• [Problem to solve] Lines from the line with "Additional Disclosures" to the line with "employment relationship between" in the entries below, and only those, must be output exactly, with both ends included.

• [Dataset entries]
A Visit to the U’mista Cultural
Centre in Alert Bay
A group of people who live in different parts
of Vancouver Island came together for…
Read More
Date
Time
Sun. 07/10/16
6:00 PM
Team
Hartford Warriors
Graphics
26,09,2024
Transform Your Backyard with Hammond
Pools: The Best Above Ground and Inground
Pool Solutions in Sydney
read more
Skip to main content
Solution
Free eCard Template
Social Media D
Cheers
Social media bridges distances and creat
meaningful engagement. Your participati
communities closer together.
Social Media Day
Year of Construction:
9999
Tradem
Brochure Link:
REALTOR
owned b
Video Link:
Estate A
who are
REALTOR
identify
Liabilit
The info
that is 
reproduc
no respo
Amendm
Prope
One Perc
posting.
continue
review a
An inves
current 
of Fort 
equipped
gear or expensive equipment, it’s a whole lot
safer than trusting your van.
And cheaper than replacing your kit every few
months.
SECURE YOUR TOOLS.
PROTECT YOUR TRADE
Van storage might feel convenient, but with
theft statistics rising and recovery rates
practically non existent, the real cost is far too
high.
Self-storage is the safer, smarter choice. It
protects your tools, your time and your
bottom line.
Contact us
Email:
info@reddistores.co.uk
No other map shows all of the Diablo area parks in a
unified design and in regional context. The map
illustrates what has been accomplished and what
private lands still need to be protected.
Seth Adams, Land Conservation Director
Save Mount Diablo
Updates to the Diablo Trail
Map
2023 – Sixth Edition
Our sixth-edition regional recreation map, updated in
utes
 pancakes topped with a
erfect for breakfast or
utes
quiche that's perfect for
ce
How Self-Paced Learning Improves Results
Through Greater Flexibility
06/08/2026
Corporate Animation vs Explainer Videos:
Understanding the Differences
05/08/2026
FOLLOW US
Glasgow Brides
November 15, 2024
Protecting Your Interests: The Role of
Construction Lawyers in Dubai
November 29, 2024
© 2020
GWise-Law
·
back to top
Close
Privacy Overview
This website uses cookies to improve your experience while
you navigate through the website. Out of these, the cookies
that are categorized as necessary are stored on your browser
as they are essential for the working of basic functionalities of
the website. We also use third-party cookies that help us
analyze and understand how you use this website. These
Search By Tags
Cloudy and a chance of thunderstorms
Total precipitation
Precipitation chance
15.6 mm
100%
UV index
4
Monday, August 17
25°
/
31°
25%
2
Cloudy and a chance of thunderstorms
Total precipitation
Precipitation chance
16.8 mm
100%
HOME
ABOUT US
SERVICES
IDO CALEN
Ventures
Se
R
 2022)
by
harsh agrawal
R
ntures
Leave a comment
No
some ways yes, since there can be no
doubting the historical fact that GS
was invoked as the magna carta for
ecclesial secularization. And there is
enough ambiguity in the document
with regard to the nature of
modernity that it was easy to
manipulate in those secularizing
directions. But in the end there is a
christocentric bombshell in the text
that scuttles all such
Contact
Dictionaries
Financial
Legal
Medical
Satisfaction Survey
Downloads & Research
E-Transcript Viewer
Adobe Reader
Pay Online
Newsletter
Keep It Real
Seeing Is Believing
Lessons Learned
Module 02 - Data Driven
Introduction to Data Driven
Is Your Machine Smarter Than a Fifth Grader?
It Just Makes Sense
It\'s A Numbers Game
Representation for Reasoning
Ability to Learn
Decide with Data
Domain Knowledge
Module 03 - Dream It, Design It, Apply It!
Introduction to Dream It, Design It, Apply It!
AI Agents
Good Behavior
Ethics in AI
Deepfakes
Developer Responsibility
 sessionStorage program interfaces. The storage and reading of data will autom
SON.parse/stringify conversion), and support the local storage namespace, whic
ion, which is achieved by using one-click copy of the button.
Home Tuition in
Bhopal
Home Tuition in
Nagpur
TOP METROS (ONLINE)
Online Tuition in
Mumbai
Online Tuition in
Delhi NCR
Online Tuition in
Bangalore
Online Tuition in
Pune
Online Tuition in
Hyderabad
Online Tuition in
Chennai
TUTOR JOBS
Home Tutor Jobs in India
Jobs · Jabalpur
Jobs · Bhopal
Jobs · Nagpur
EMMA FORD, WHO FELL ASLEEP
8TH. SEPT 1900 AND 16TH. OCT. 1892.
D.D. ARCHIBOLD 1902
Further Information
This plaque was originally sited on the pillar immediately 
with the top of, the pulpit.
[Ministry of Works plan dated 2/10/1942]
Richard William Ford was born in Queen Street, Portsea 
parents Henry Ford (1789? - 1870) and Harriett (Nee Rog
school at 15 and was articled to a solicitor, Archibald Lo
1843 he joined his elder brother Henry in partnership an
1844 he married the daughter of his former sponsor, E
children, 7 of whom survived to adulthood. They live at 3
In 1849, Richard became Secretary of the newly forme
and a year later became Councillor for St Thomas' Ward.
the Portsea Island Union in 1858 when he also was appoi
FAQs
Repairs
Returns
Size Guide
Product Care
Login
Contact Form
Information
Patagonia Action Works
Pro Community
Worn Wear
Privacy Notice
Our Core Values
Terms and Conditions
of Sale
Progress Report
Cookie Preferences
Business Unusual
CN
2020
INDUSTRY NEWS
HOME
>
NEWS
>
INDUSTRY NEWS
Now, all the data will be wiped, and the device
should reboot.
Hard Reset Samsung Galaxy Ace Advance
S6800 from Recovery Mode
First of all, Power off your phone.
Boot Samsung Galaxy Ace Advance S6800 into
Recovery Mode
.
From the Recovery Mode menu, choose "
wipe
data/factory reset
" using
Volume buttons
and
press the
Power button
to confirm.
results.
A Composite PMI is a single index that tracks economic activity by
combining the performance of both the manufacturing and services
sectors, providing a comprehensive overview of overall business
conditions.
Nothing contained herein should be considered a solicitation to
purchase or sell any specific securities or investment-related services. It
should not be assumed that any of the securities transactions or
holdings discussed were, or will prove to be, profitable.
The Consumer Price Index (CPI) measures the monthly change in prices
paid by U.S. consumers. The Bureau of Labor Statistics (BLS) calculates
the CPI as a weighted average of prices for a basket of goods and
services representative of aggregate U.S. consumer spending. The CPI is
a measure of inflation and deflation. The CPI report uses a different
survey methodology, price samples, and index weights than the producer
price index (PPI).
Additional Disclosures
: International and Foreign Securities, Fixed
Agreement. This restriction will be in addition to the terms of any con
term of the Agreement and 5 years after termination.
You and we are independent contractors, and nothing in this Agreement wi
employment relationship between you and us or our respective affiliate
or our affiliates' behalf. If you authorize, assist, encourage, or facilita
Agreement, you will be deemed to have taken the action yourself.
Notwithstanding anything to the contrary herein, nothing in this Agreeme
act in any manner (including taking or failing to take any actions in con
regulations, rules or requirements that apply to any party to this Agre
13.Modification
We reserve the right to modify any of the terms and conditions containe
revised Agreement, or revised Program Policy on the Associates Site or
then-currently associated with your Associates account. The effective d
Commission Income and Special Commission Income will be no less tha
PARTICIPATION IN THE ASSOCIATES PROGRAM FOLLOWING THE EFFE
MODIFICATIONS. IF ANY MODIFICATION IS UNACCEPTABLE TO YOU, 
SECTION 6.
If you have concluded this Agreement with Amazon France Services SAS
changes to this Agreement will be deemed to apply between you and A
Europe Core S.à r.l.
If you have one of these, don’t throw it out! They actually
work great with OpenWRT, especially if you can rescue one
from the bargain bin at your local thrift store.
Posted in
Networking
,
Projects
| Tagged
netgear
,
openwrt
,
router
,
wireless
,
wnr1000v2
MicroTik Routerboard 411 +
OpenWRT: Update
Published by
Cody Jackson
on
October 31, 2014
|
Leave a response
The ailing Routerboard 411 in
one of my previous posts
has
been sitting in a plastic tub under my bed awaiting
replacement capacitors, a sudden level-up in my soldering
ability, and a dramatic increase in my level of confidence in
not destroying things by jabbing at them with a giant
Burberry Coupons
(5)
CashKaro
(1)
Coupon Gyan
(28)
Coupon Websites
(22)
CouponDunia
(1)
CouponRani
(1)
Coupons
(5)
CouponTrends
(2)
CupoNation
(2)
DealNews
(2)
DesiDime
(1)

• [Exercise answer]
Additional Disclosures
: International and Foreign Securities, Fixed
Agreement. This restriction will be in addition to the terms of any con
term of the Agreement and 5 years after termination.
You and we are independent contractors, and nothing in this Agreement wi
employment relationship between you and us or our respective affiliate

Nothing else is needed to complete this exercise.